Task to carry out: Write out each entry below exactly; the images do not belong in your copy.

[Page images and extracted text]
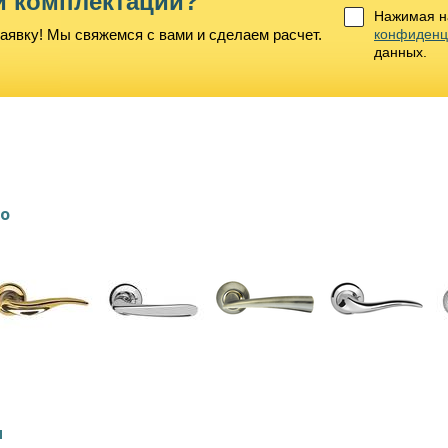
й комплектации?
Нажимая на
аявку! Мы свяжемся с вами и сделаем расчет.
конфиденц
данных.
lo
и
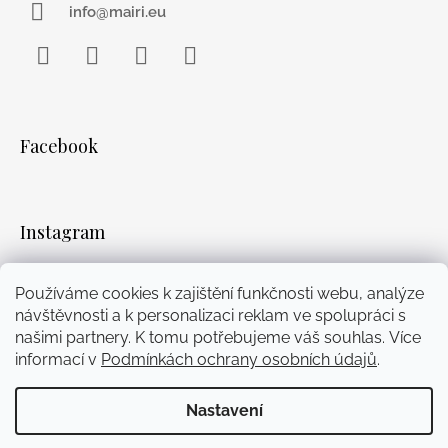
info@mairi.eu
Facebook
Instagram
WhatsApp
YouTube
Facebook
Instagram
Používáme cookies k zajištění funkčnosti webu, analýze
Přijímáme online platby
návštěvnosti a k personalizaci reklam ve spolupráci s
našimi partnery. K tomu potřebujeme váš souhlas. Více
informací v
Podmínkách ochrany osobních údajů
.
Nastavení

Your solution:
й комплектации?
Нажимая на
аявку! Мы свяжемся с вами и сделаем расчет.
конфиденц
данных.
lo
и
info@mairi.eu
Facebook
Instagram
WhatsApp
YouTube
Facebook
Instagram
Používáme cookies k zajištění funkčnosti webu, analýze
Přijímáme online platby
návštěvnosti a k personalizaci reklam ve spolupráci s
našimi partnery. K tomu potřebujeme váš souhlas. Více
informací v
Podmínkách ochrany osobních údajů
.
Nastavení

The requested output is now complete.